#### Task requirements:
Give back, exactly as written, the lines from the first line of the data below through the line with "Срок поставки", and omit the pictures.

#### Data provided:
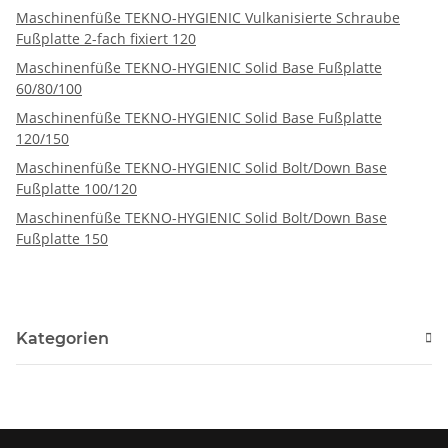
Maschinenfüße TEKNO-HYGIENIC Vulkanisierte Schraube
Fußplatte 2-fach fixiert 120
Maschinenfüße TEKNO-HYGIENIC Solid Base Fußplatte
60/80/100
Maschinenfüße TEKNO-HYGIENIC Solid Base Fußplatte
120/150
Maschinenfüße TEKNO-HYGIENIC Solid Bolt/Down Base
Fußplatte 100/120
Maschinenfüße TEKNO-HYGIENIC Solid Bolt/Down Base
Fußplatte 150
Kategorien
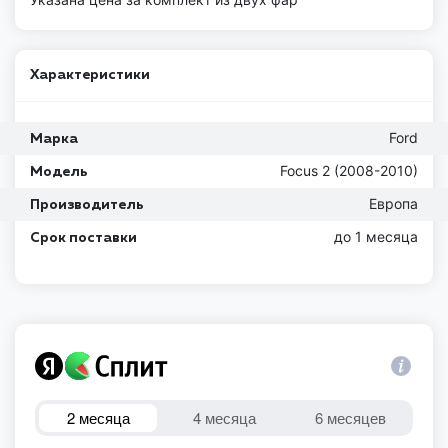
Характеристики
Ford
Марка
Focus 2 (2008-2010)
Модель
Европа
Производитель
до 1 месяца
Срок поставки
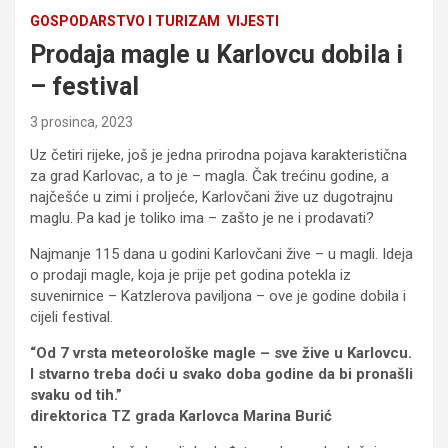
GOSPODARSTVO I TURIZAM
VIJESTI
Prodaja magle u Karlovcu dobila i
– festival
3 prosinca, 2023
Uz četiri rijeke, još je jedna prirodna pojava karakteristična
za grad Karlovac, a to je – magla. Čak trećinu godine, a
najčešće u zimi i proljeće, Karlovčani žive uz dugotrajnu
maglu. Pa kad je toliko ima – zašto je ne i prodavati?
Najmanje 115 dana u godini Karlovčani žive – u magli. Ideja
o prodaji magle, koja je prije pet godina potekla iz
suvenirnice – Katzlerova paviljona – ove je godine dobila i
cijeli festival.
“Od 7 vrsta meteorološke magle – sve žive u Karlovcu.
I stvarno treba doći u svako doba godine da bi pronašli
svaku od tih.”
direktorica TZ grada Karlovca Marina Burić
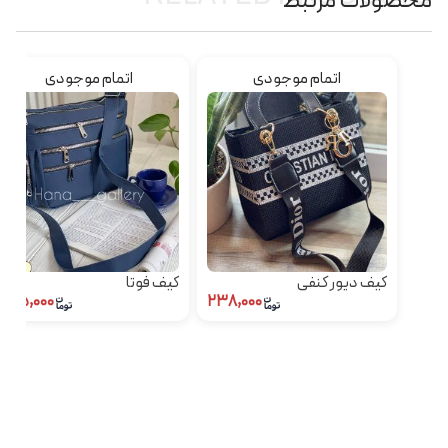
محصولات مرتبط
اتمام موجودی
اتمام موجودی
کیف دیور کنفی
کیف فوتا
۴۸۵,۰۰۰
۲۳۸,۰۰۰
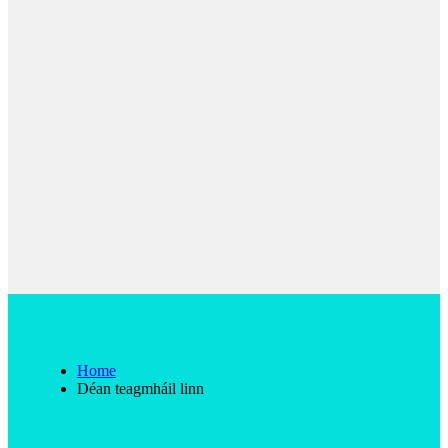
Home
Déan teagmháil linn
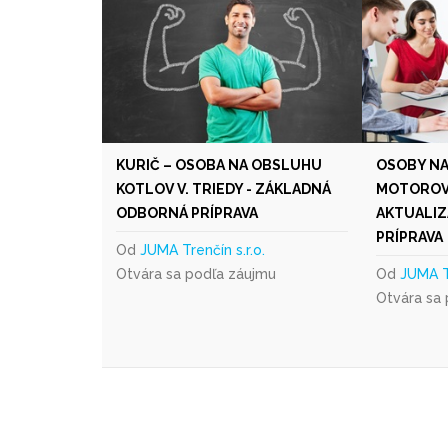
KURIČ – OSOBA NA OBSLUHU
OSOBY N
KOTLOV V. TRIEDY - ZÁKLADNÁ
MOTOROVÝ
ODBORNÁ PRÍPRAVA
AKTUALI
PRÍPRAVA
Od
JUMA Trenčín s.r.o.
Otvára sa podľa záujmu
Od
JUMA Tr
Otvára sa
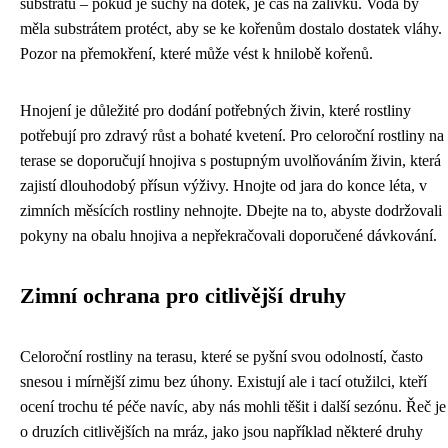
substrátu – pokud je suchý na dotek, je čas na zálivku. Voda by
měla substrátem protéct, aby se ke kořenům dostalo dostatek vláhy.
Pozor na přemokření, které může vést k hnilobě kořenů.
Hnojení je důležité pro dodání potřebných živin, které rostliny
potřebují pro zdravý růst a bohaté kvetení. Pro celoroční rostliny na
terase se doporučují hnojiva s postupným uvolňováním živin, která
zajistí dlouhodobý přísun výživy. Hnojte od jara do konce léta, v
zimních měsících rostliny nehnojte. Dbejte na to, abyste dodržovali
pokyny na obalu hnojiva a nepřekračovali doporučené dávkování.
Zimní ochrana pro citlivější druhy
Celoroční rostliny na terasu, které se pyšní svou odolností, často
snesou i mírnější zimu bez úhony. Existují ale i tací otužilci, kteří
ocení trochu té péče navíc, aby nás mohli těšit i další sezónu. Řeč je
o druzích citlivějších na mráz, jako jsou například některé druhy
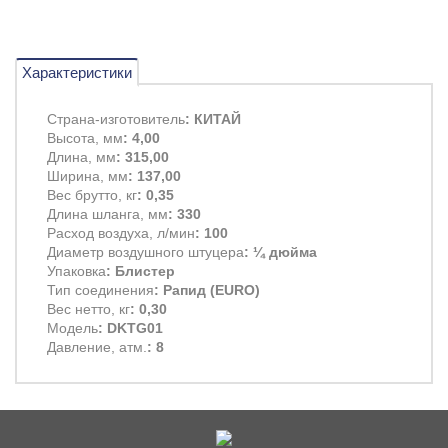
Характеристики
Страна-изготовитель
: КИТАЙ
Высота, мм
: 4,00
Длина, мм
: 315,00
Ширина, мм
: 137,00
Вес брутто, кг
: 0,35
Длина шланга, мм
: 330
Расход воздуха, л/мин
: 100
Диаметр воздушного штуцера
: ¼ дюйма
Упаковка
: Блистер
Тип соединения
: Рапид (EURO)
Вес нетто, кг
: 0,30
Модель
: DKTG01
Давление, атм.
: 8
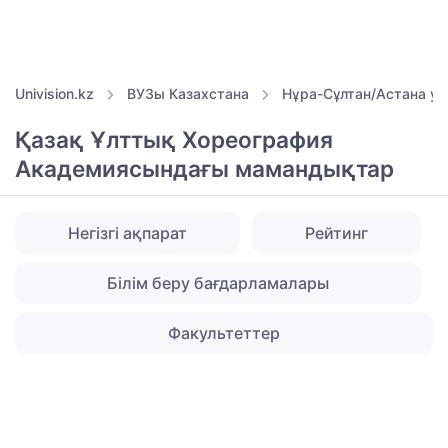
Univision.kz
ВУЗы Казахстана
Нұра-Сұлтан/Астана ун
Қазақ Ұлттық Хореография
Академиясындағы мамандықтар
Негізгі ақпарат
Рейтинг
Білім беру бағдарламалары
Факультеттер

#### Response to this task:
Maschinenfüße TEKNO-HYGIENIC Vulkanisierte Schraube
Fußplatte 2-fach fixiert 120
Maschinenfüße TEKNO-HYGIENIC Solid Base Fußplatte
60/80/100
Maschinenfüße TEKNO-HYGIENIC Solid Base Fußplatte
120/150
Maschinenfüße TEKNO-HYGIENIC Solid Bolt/Down Base
Fußplatte 100/120
Maschinenfüße TEKNO-HYGIENIC Solid Bolt/Down Base
Fußplatte 150
Kategorien
Характеристики
Ford
Марка
Focus 2 (2008-2010)
Модель
Европа
Производитель
до 1 месяца
Срок поставки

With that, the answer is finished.